_HOW TO COMPLETE THIS TASK_: Pull every line containing "Centre" from the data.

(Transcribed page contents)

------------------------

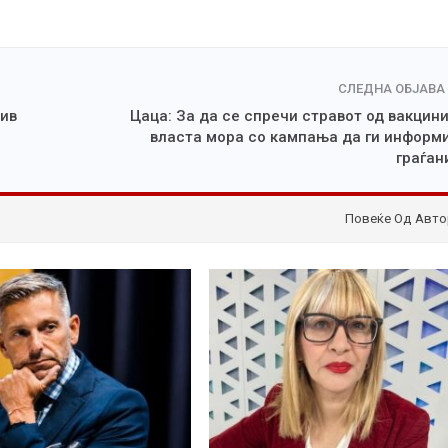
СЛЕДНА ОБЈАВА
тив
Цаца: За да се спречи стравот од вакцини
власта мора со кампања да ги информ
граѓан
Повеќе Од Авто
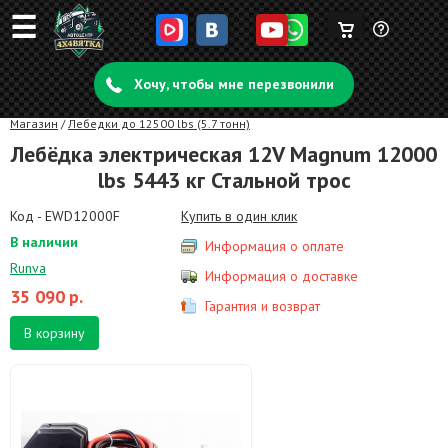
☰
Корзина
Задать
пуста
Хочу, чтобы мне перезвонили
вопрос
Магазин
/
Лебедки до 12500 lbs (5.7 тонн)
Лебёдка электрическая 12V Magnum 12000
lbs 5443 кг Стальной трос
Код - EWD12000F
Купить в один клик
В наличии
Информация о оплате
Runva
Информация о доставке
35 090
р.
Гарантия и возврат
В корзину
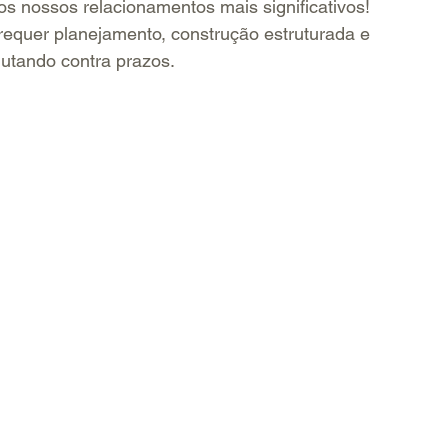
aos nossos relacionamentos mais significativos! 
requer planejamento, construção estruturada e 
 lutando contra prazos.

------------------------

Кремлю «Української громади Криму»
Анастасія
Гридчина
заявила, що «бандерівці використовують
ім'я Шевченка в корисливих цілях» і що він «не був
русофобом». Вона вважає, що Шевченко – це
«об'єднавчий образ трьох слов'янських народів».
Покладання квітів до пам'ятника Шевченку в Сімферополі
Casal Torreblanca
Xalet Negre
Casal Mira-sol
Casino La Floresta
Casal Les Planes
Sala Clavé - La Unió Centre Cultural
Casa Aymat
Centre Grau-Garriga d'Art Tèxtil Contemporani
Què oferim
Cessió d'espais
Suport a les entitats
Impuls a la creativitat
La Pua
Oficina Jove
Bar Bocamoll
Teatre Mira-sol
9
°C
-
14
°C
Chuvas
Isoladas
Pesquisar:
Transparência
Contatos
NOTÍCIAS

------------------------

_TASK RESULT_:
Sala Clavé - La Unió Centre Cultural
Centre Grau-Garriga d'Art Tèxtil Contemporani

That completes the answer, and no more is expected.